──────── SUPPLIED INFORMATION

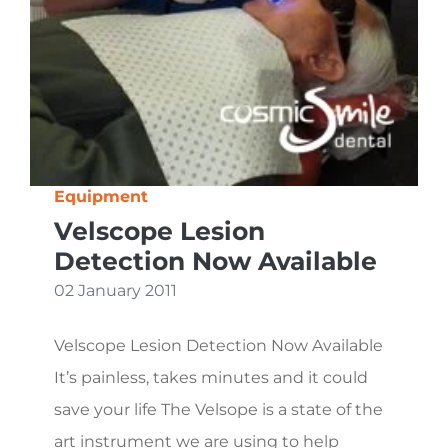
Equipment
Velscope Lesion
Detection Now Available
02 January 2011
Velscope Lesion Detection Now Available
It’s painless, takes minutes and it could
save your life The Velsope is a state of the
art instrument we are using to help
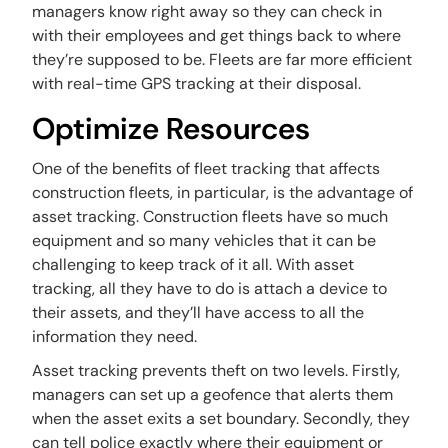
managers know right away so they can check in
with their employees and get things back to where
they’re supposed to be. Fleets are far more efficient
with real-time GPS tracking at their disposal.
Optimize Resources
One of the benefits of fleet tracking that affects
construction fleets, in particular, is the advantage of
asset tracking. Construction fleets have so much
equipment and so many vehicles that it can be
challenging to keep track of it all. With asset
tracking, all they have to do is attach a device to
their assets, and they’ll have access to all the
information they need.
Asset tracking prevents theft on two levels. Firstly,
managers can set up a geofence that alerts them
when the asset exits a set boundary. Secondly, they
can tell police exactly where their equipment or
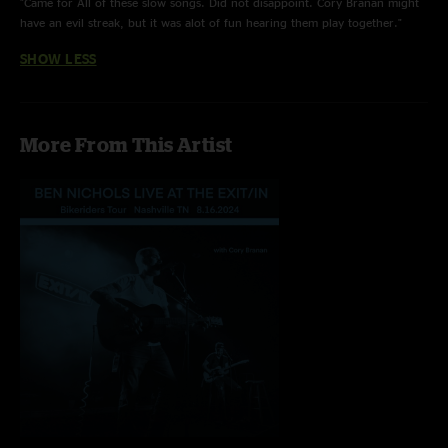
"Came for All of these slow songs. Did not disappoint. Cory Branan might
have an evil streak, but it was alot of fun hearing them play together."
SHOW LESS
More From This Artist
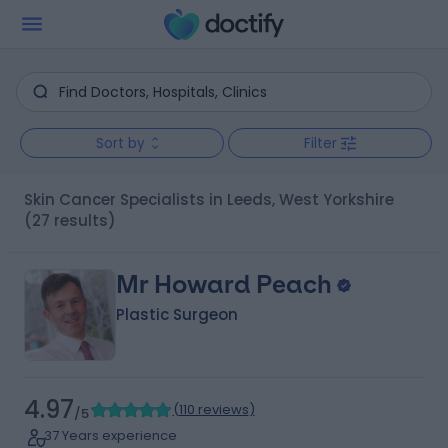
Sort by
Filter
Skin Cancer Specialists in Leeds, West Yorkshire
(27 results)
Mr Howard Peach
Plastic Surgeon
4.97
(
110 reviews
)
/5
37 Years experience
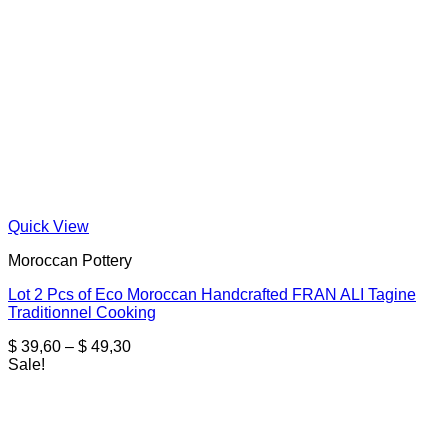
Quick View
Moroccan Pottery
Lot 2 Pcs of Eco Moroccan Handcrafted FRAN ALI Tagine
Traditionnel Cooking
Price
$
39,60
–
$
49,30
range:
Sale!
$ 39,60
through
$ 49,30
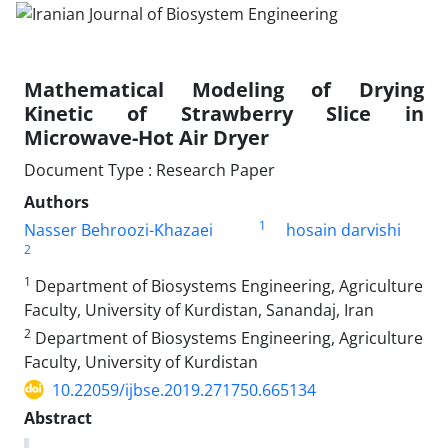
Mathematical Modeling of Drying
Kinetic of Strawberry Slice in
Microwave-Hot Air Dryer
Document Type : Research Paper
Authors
1
Nasser Behroozi-Khazaei
hosain darvishi
2
1
Department of Biosystems Engineering, Agriculture
Faculty, University of Kurdistan, Sanandaj, Iran
2
Department of Biosystems Engineering, Agriculture
Faculty, University of Kurdistan
10.22059/ijbse.2019.271750.665134
Abstract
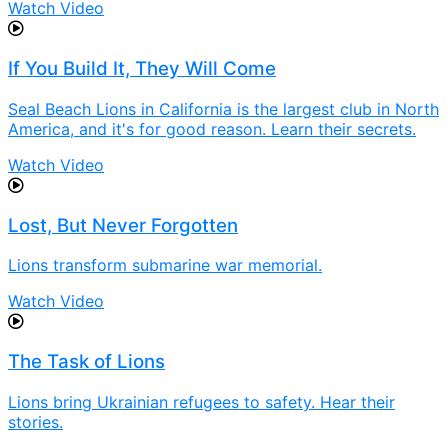
Watch Video
If You Build It, They Will Come
Seal Beach Lions in California is the largest club in North
America, and it's for good reason. Learn their secrets.
Watch Video
Lost, But Never Forgotten
Lions transform submarine war memorial.
Watch Video
The Task of Lions
Lions bring Ukrainian refugees to safety. Hear their
stories.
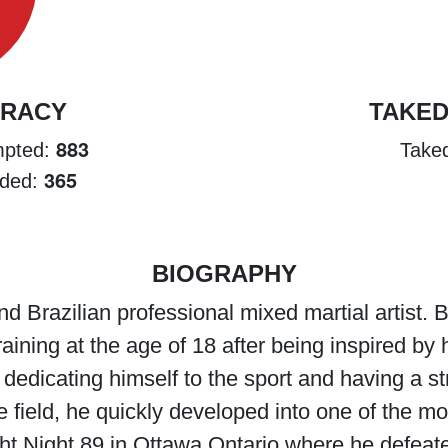
URACY
TAKE
883
empted:
Take
365
nded:
BIOGRAPHY
nd Brazilian professional mixed martial artist.
aining at the age of 18 after being inspired b
r dedicating himself to the sport and having a s
e field, he quickly developed into one of the mo
ht Night 89 in Ottawa Ontario where he defea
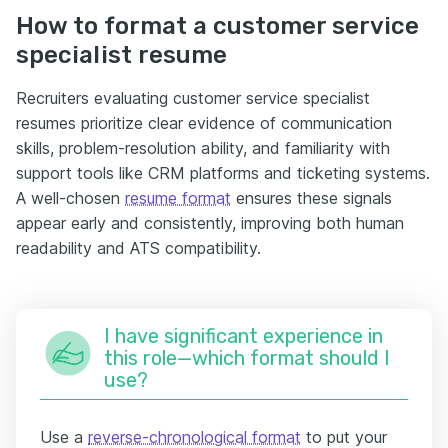
How to format a customer service
specialist resume
Recruiters evaluating customer service specialist
resumes prioritize clear evidence of communication
skills, problem-resolution ability, and familiarity with
support tools like CRM platforms and ticketing systems.
A well-chosen
resume format
ensures these signals
appear early and consistently, improving both human
readability and ATS compatibility.
I have significant experience in
this role—which format should I
use?
Use a
reverse-chronological format
to put your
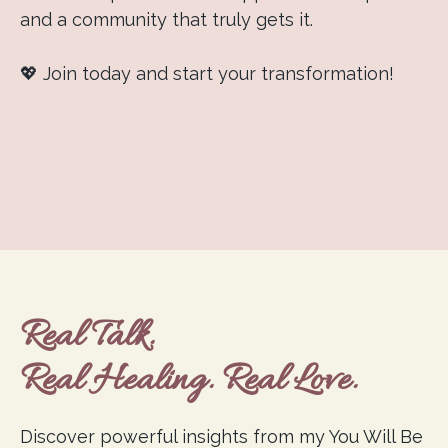
and a community that truly gets it.
💖 Join today and start your transformation!
Real Talk.
Real Healing. Real Love.
Discover powerful insights from my You Will Be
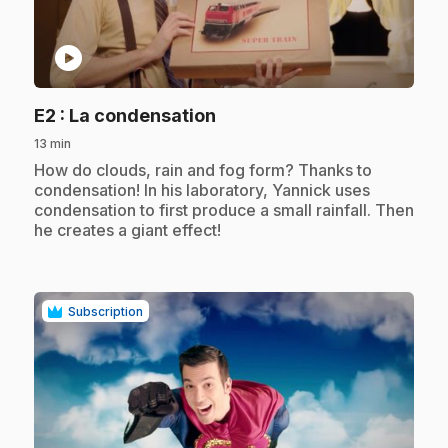
play_circle
.
E2
: La condensation
13 min
.
How do clouds, rain and fog form? Thanks to
condensation! In his laboratory, Yannick uses
condensation to first produce a small rainfall. Then
he creates a giant effect!
Subscription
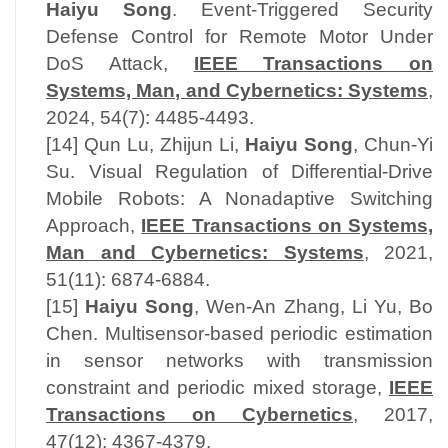
Haiyu Song
. Event-Triggered Security
Defense Control for Remote Motor Under
DoS Attack,
IEEE Transactions on
Systems, Man, and Cybernetics: Systems
,
2024, 54(7): 4485-4493.
[14] Qun Lu, Zhijun Li,
Haiyu Song
, Chun-Yi
Su. Visual Regulation of Differential-Drive
Mobile Robots: A Nonadaptive Switching
Approach,
IEEE Transactions on Systems,
Man and Cybernetics: Systems
, 2021,
51(11): 6874-6884.
[15]
Haiyu Song
, Wen-An Zhang, Li Yu, Bo
Chen. Multisensor-based periodic estimation
in sensor networks with transmission
constraint and periodic mixed storage,
IEEE
Transactions on Cybernetics
, 2017,
47(12): 4367-4379.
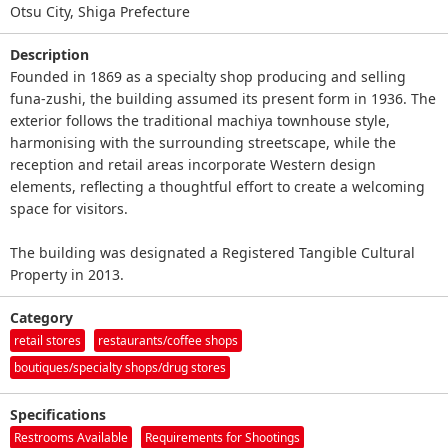
Otsu City, Shiga Prefecture
Description
Founded in 1869 as a specialty shop producing and selling
funa-zushi, the building assumed its present form in 1936. The
exterior follows the traditional machiya townhouse style,
harmonising with the surrounding streetscape, while the
reception and retail areas incorporate Western design
elements, reflecting a thoughtful effort to create a welcoming
space for visitors.
The building was designated a Registered Tangible Cultural
Property in 2013.
Category
retail stores
restaurants/coffee shops
boutiques/specialty shops/drug stores
Specifications
Restrooms Available
Requirements for Shootings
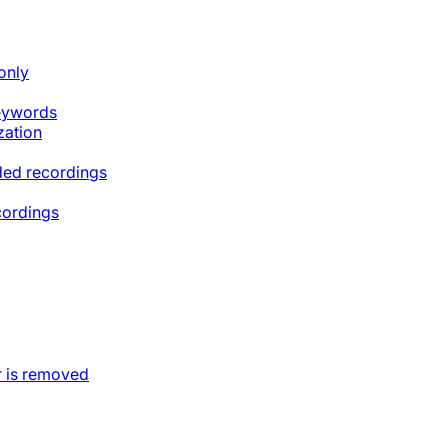
only
keywords
zation
ded recordings
cordings
 is removed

────────────────

Where does the word "condensation" occur in the data? Copy every line that has it.

: La condensation
condensation! In his laboratory, Yannick uses
condensation to first produce a small rainfall. Then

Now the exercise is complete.